As associate vice chancellor for alumni and development at UA-Little Rock, Angel oversaw a team of professionals responsible for raising $17 million dollars in private support in fiscal year 2017, increasing to $18 million dollars in fiscal year 2018, the fourth and third highest years on record at the university, respectively.

With so much success, why the move to Terre Haute?

“The mission of Indiana State University is what drew me to this position,” she said. “I want to work for a university that supports first-generation college students, a university that understands you may not have that perfect SAT score (and that’s OK!), and a university that works to offer students valuable experiences that can make them ready to succeed in the workplace.”

State’s mission drew her in — that, and its people. During her interview, Angel saw “everyone is very committed to the institution and wants to do the best for the students, faculty and staff.”

She sees “incredible opportunities” for State.
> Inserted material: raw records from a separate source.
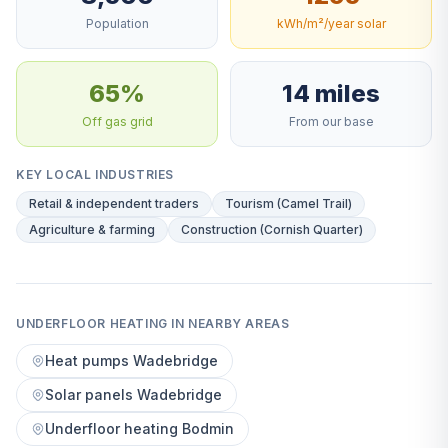
Population
kWh/m²/year solar
65%
14 miles
Off gas grid
From our base
KEY LOCAL INDUSTRIES
Retail & independent traders
Tourism (Camel Trail)
Agriculture & farming
Construction (Cornish Quarter)
UNDERFLOOR HEATING IN NEARBY AREAS
Heat pumps Wadebridge
Solar panels Wadebridge
Underfloor heating Bodmin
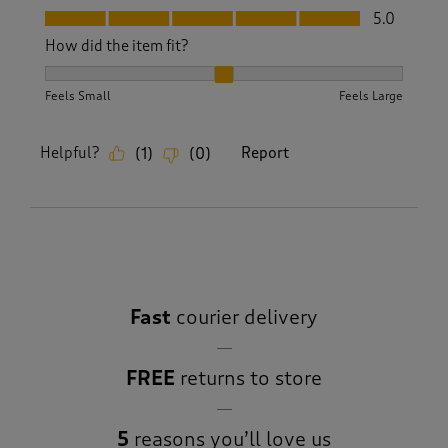
Fit, 5.0 out of 5
5.0
How did the item fit?
How did the item fit?, 2 out of 3, where 1 equals to Feels S
Feels Small
Feels Large
Helpful?
Report
(
1
)
(
0
)
Fast
courier delivery
FREE
returns to store
5
reasons you’ll love us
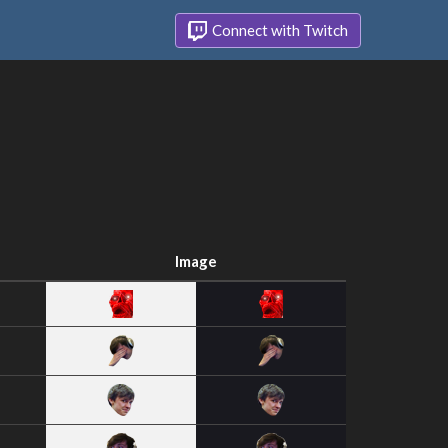
Connect with Twitch
Image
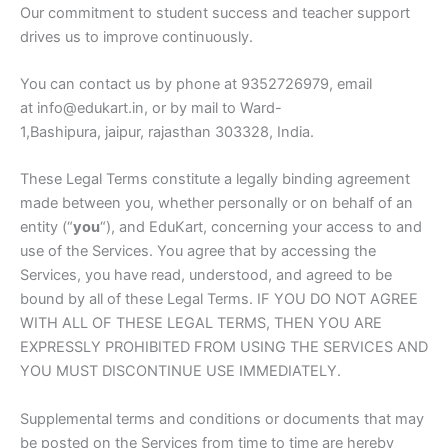
Our commitment to student success and teacher support
drives us to improve continuously.
You can contact us by phone at 9352726979, email
at info@edukart.in, or by mail to Ward-
1,Bashipura, jaipur, rajasthan 303328, India.
These Legal Terms constitute a legally binding agreement
made between you, whether personally or on behalf of an
entity (“
you
“), and EduKart, concerning your access to and
use of the Services. You agree that by accessing the
Services, you have read, understood, and agreed to be
bound by all of these Legal Terms. IF YOU DO NOT AGREE
WITH ALL OF THESE LEGAL TERMS, THEN YOU ARE
EXPRESSLY PROHIBITED FROM USING THE SERVICES AND
YOU MUST DISCONTINUE USE IMMEDIATELY.
Supplemental terms and conditions or documents that may
be posted on the Services from time to time are hereby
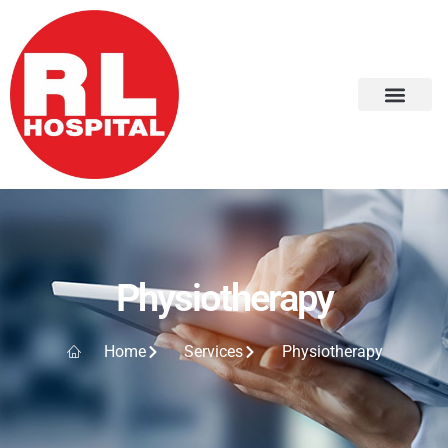
Physiotherapy
Home
Services
Physiotherapy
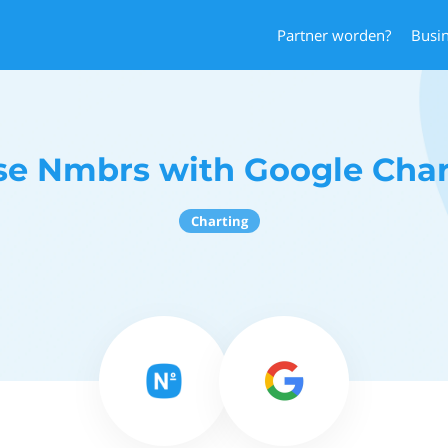
Partner worden?
Busi
se Nmbrs with Google Char
Charting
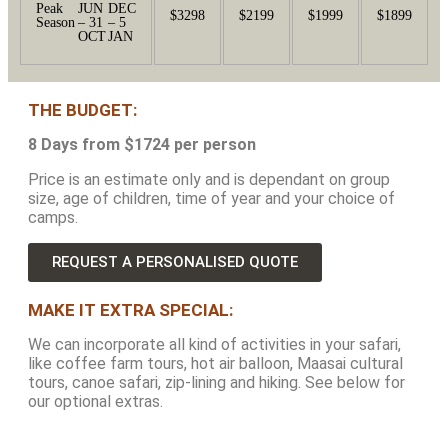
Peak
JUN
DEC
$3298
$2199
$1999
$1899
Season
– 31
– 5
OCT
JAN
THE BUDGET:
8 Days from $1724 per person
Price is an estimate only and is dependant on group
size, age of children, time of year and your choice of
camps.
REQUEST A PERSONALISED QUOTE
MAKE IT EXTRA SPECIAL:
We can incorporate all kind of activities in your safari,
like coffee farm tours, hot air balloon, Maasai cultural
tours, canoe safari, zip-lining and hiking. See below for
our optional extras.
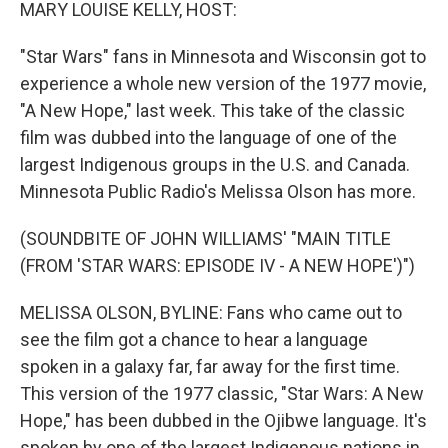
k
n
MARY LOUISE KELLY, HOST:
"Star Wars" fans in Minnesota and Wisconsin got to
experience a whole new version of the 1977 movie,
"A New Hope," last week. This take of the classic
film was dubbed into the language of one of the
largest Indigenous groups in the U.S. and Canada.
Minnesota Public Radio's Melissa Olson has more.
(SOUNDBITE OF JOHN WILLIAMS' "MAIN TITLE
(FROM 'STAR WARS: EPISODE IV - A NEW HOPE')")
MELISSA OLSON, BYLINE: Fans who came out to
see the film got a chance to hear a language
spoken in a galaxy far, far away for the first time.
This version of the 1977 classic, "Star Wars: A New
Hope," has been dubbed in the Ojibwe language. It's
spoken by one of the largest Indigenous nations in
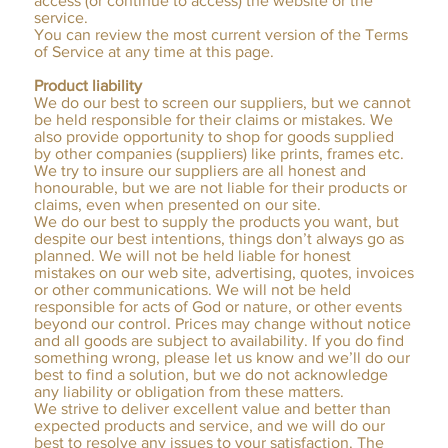
access (or continue to access) the website or the
service.
You can review the most current version of the Terms
of Service at any time at this page.
Product liability
We do our best to screen our suppliers, but we cannot
be held responsible for their claims or mistakes. We
also provide opportunity to shop for goods supplied
by other companies (suppliers) like prints, frames etc.
We try to insure our suppliers are all honest and
honourable, but we are not liable for their products or
claims, even when presented on our site.
We do our best to supply the products you want, but
despite our best intentions, things don’t always go as
planned. We will not be held liable for honest
mistakes on our web site, advertising, quotes, invoices
or other communications. We will not be held
responsible for acts of God or nature, or other events
beyond our control. Prices may change without notice
and all goods are subject to availability. If you do find
something wrong, please let us know and we’ll do our
best to find a solution, but we do not acknowledge
any liability or obligation from these matters.
We strive to deliver excellent value and better than
expected products and service, and we will do our
best to resolve any issues to your satisfaction. The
Angel is thankful for a strong advancement team and the leadership that came before her, including Doug Smith who served as interim vice president. “A lot of groundwork was laid before I even arrived. That was important to me because it showed the university was invested in advancement and that advancement is invested in this university,” she said.

In the world of higher ed philanthropy, the schools with the largest endowments are often private institutions with very high academic standards.

“That hurts my soul a little bit. If you think about the students who really need financial support, it’s the students at Indiana State University — that first-generation college student, someone who is motivated to change the course of their entire family with that college degree is someone who needs our support,” Angel said.

“Our job in University Advancement is to tell that story and to make sure our alumni understand the importance of giving back to Indiana State University and the impact their gift is making. It’s not just a gift to help grow the endowment; it’s a gift to change X number of students’ lives. So, it’s incumbent on us doing the right things so a person who invests in Indiana State feel the impact of their gift.”

Prior to her previous role at Little Rock, Angel worked as senior director of development in the Office of Alumni and Development, 2015-2016; director of development and external Affairs for the UA-Little Rock College of Business, 2013-2015; and director of athletic development/senior woman administrator, 2005-2013. Prior to joining the UA-Little Rock development staff in 2005, she worked in sales for Southern Coating and Nameplate and Vector Marketing Corporation.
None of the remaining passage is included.